### [PROMPT]
How many separate lines in this material contain the string "delta"? Respond with the number alone.

### [DATA FOR ANALYSIS]
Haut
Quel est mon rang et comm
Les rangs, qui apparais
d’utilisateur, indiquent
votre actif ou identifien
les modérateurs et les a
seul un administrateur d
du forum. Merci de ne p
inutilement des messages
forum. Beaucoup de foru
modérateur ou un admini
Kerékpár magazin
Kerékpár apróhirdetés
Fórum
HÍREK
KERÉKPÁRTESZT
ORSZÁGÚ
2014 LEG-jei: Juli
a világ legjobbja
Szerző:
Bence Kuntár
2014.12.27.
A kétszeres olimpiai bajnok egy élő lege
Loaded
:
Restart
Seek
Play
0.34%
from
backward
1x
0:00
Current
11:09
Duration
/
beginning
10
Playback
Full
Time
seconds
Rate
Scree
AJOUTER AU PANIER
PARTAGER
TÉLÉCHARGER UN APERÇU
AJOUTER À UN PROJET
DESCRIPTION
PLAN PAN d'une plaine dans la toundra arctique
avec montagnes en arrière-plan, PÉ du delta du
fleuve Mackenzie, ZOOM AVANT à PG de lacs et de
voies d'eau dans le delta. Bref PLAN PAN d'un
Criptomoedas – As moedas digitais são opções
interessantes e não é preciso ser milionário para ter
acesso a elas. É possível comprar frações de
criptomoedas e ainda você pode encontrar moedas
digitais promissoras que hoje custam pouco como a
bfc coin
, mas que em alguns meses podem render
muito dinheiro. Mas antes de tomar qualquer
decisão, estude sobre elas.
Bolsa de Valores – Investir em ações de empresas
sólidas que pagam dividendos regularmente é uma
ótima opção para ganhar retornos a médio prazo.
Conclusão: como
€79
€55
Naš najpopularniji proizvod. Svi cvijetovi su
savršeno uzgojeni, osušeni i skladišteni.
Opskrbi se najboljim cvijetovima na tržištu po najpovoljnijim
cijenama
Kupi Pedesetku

### [ANSWER BELOW]
2